A multistep approach was adopted to calculate the raw RNA concentrations, as previously described (
24). Every plate in the ddRT-PCR assays included appropriate positive and negative controls, including synthetic target genes (PMMoV CP gene, and ToBRFV Mo and RdRP genes) cloned in the pIDT vector, RNA extracted from reconstituted attenuated BCoV vaccine, water, and RNAlater. The signal threshold corresponding to every plate was manually set between the mean positive and negative amplitudes of these controls such that the number of detected copies in the negative controls was minimal and those from the relevant positive controls most closely matched the expected RNA concentration. Next, the difference between the mean negative amplitude and the threshold amplitude in the negative-control reactions was calculated and added to the mean negative amplitude for every sample on that plate.

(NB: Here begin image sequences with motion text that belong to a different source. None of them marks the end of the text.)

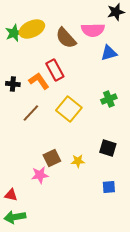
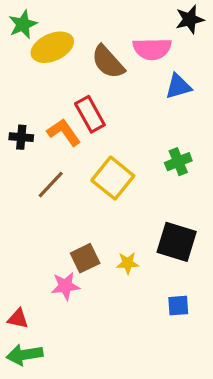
green star: (14, 33) -> (23, 24), moved
black square: (108, 148) -> (177, 242), size x1.4

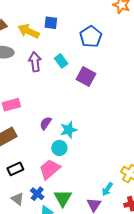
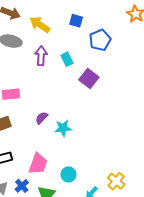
blue square: (51, 23) -> (76, 21), moved
cyan circle: (59, 148) -> (68, 174), moved
pink trapezoid: (50, 169) -> (38, 164), turned 140

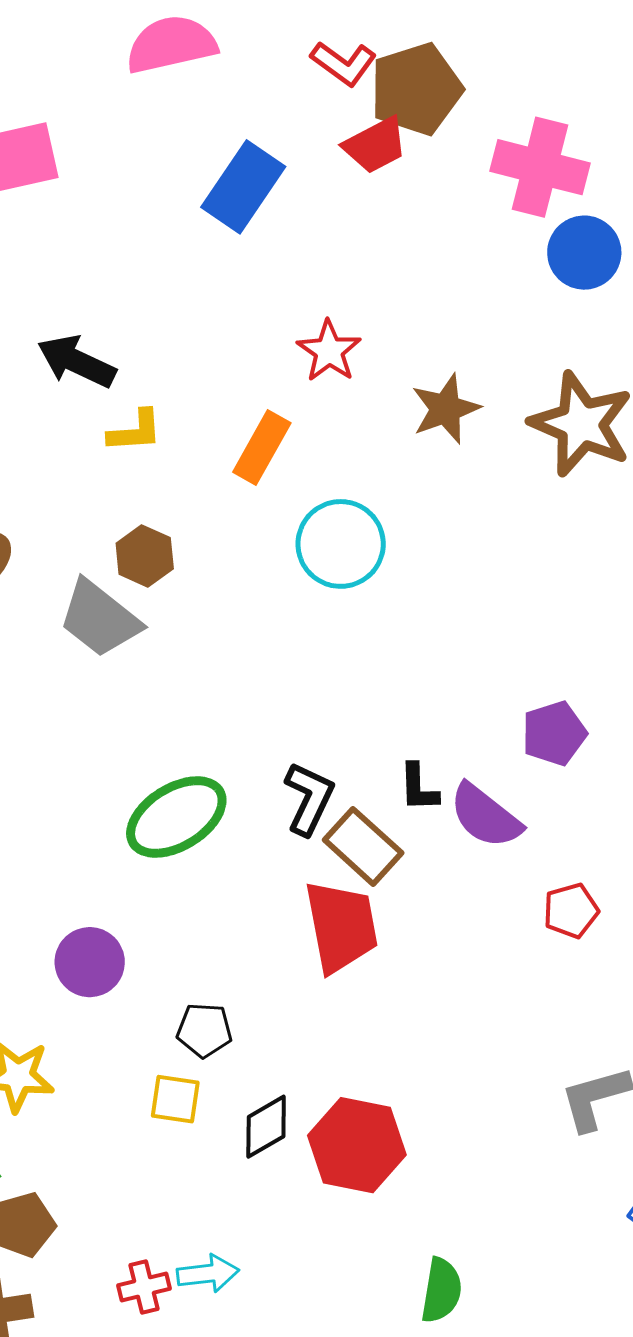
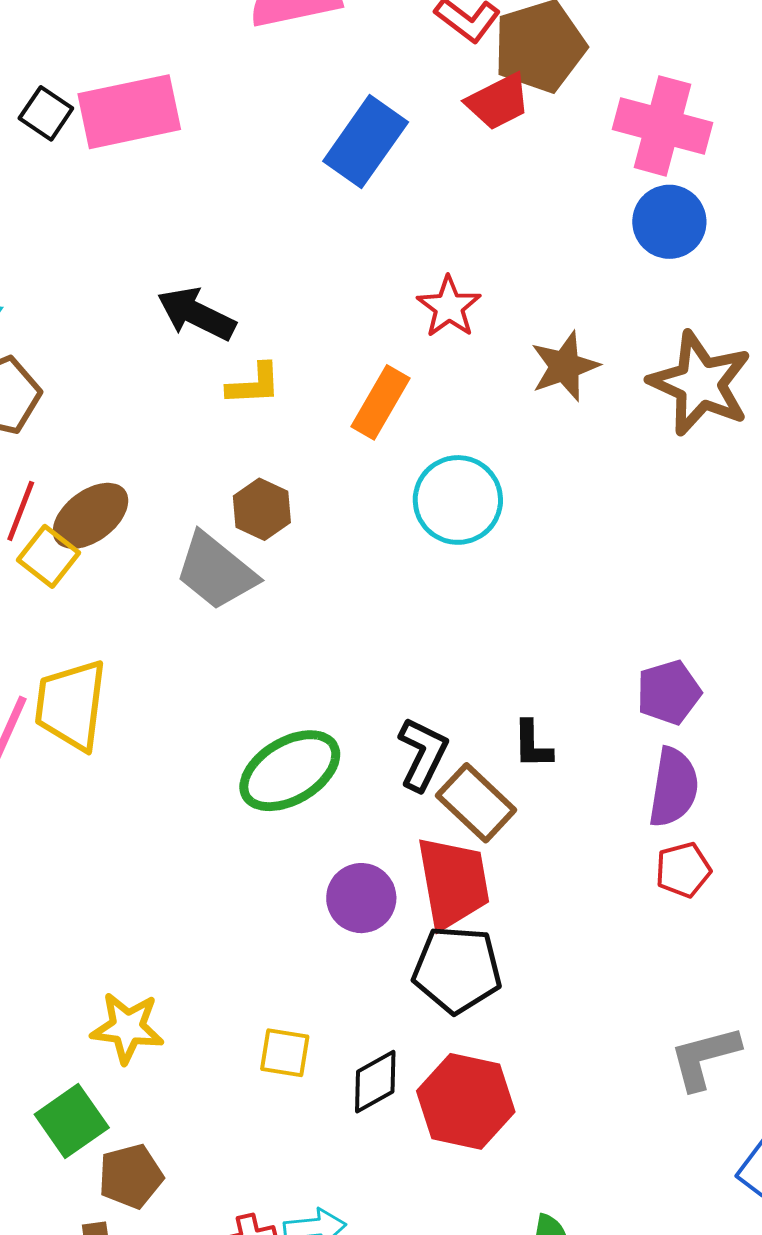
blue circle: (584, 253) -> (669, 222), moved
purple semicircle: (485, 816) -> (674, 787), moved, turned -120
purple circle: (90, 962) -> (361, 898), moved
black pentagon: (204, 1030) -> (457, 970), moved, size x1.6

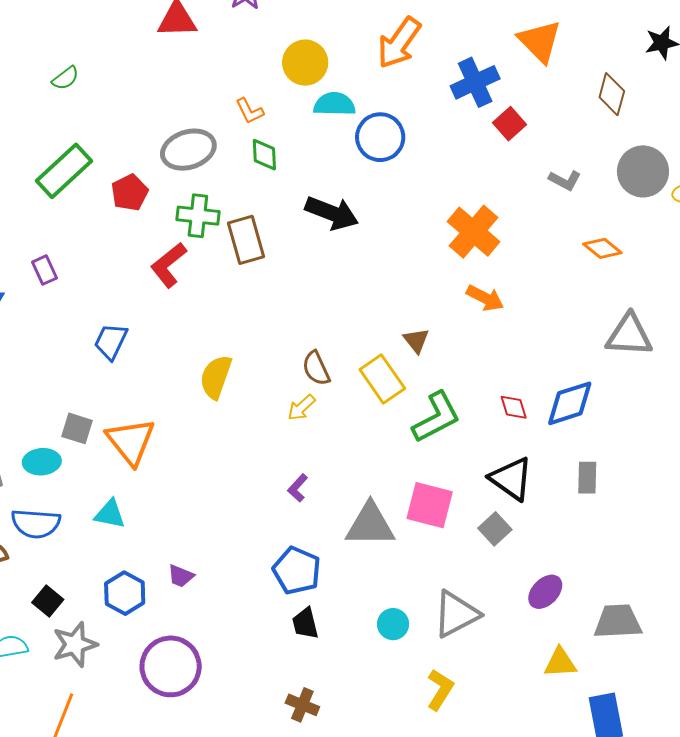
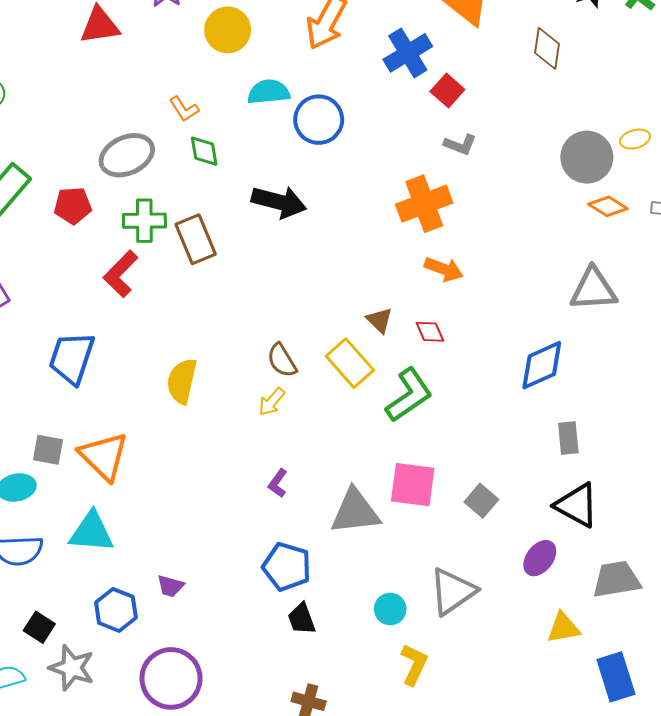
yellow circle: (305, 63) -> (228, 30), moved
gray circle: (643, 171) -> (587, 157), moved
gray L-shape: (565, 180) -> (460, 145), moved
red pentagon: (130, 193) -> (73, 206), turned 30
orange cross: (474, 232) -> (424, 204), turned 36
orange diamond: (602, 248) -> (608, 206), moved
blue trapezoid: (111, 341) -> (72, 358), size x1.4
red diamond: (514, 407) -> (430, 332), moved
black triangle: (511, 479) -> (577, 505), moved
cyan triangle: (110, 514) -> (92, 532), size x1.4
gray star: (75, 644) -> (72, 668), turned -30
yellow L-shape: (440, 690) -> (414, 664), moved

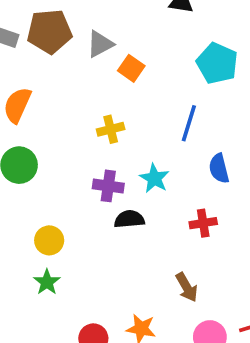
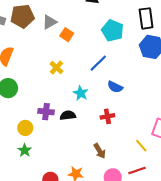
blue line: (189, 123) -> (98, 63), turned 30
yellow cross: (111, 129) -> (56, 68), turned -32
blue semicircle: (219, 168) -> (115, 87), turned -49
purple cross: (108, 186) -> (46, 112), moved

Applying this threshold yielded the raw RNA concentrations.
In order to derive the limit of blank (LoB) and limit of detection (LoD) of our assays to further process the raw RNA concentrations we adopted the following steps. (i) The LoB indicates the highest background RNA concentration registered from control samples that are confidently negative for the relevant gene targets. In order to determine the LoB, water, RNAlater, and synthetic genes discordant with the target gene (e.g., the ToBRFV Mo gene is a negative control in an assay of the ToBRFV RdRP gene) were assayed in duplicate. The highest RNA concentration measured in these LoB samples for each of the primer/probe sets was set as the relevant LoB. All samples in which we detected an RNA concentration equal to or less than the LoB were set to zero. (ii) The LoD is defined as the lowest concentration of RNA that can be reliably detected. To determine the LoD, duplicate serial dilution series of the synthetic target genes at 1, 2, 5, 10, 100, and 1,000 copies/μL of template were assayed for the corresponding target gene (Fig. S1). The synthetic target genes were acquired from Integrated DNA Technologies and cloned in their standard backbone, pIDTSmart. These plasmids were transformed into E. coli, isolated using the QIAprep Spin miniprep kit (Qiagen; catalog no. 27104) and quantified using Qubit. The LoD for a primer/probe set was defined as the lowest concentration of the standard at which both replicates had a detectable RNA concentration. All viral RNA concentrations below the LoD were set to zero.
Finally, after these data processing and analysis steps, the samples were assigned a final viral RNA concentration in copies per microliter of template. “Eluate” refers to the 100 μL of sample acquired from the RNA extraction. Viral RNA concentrations from animal and human stool samples are expressed in copies per microliter of template, those from wastewater samples are in copies per gram of wastewater, and those from stormwater samples are in copies per liter of stormwater.
In the case of all non-human animal stool, wastewater and stormwater samples, RNA was quantified using singleplex reactions. For the human stool samples, which were limited in quantity, the detection of the BCoV M gene and PMMoV CP gene were multiplexed with the detection of the SARS-CoV-2 E and N2 genes using orthogonal fluorescent probes. After extensive optimization (outlined in the supplemental material), we paired the detection of the E gene (SARS-CoV-2) with that of the CP gene (PMMoV) and detection of the N2 gene (SARS-CoV-2) with that of the M gene (BCoV) in two independent reactions using the carboxyfluorescein (FAM) and hexachlorofluorescein (HEX) fluors, respectively.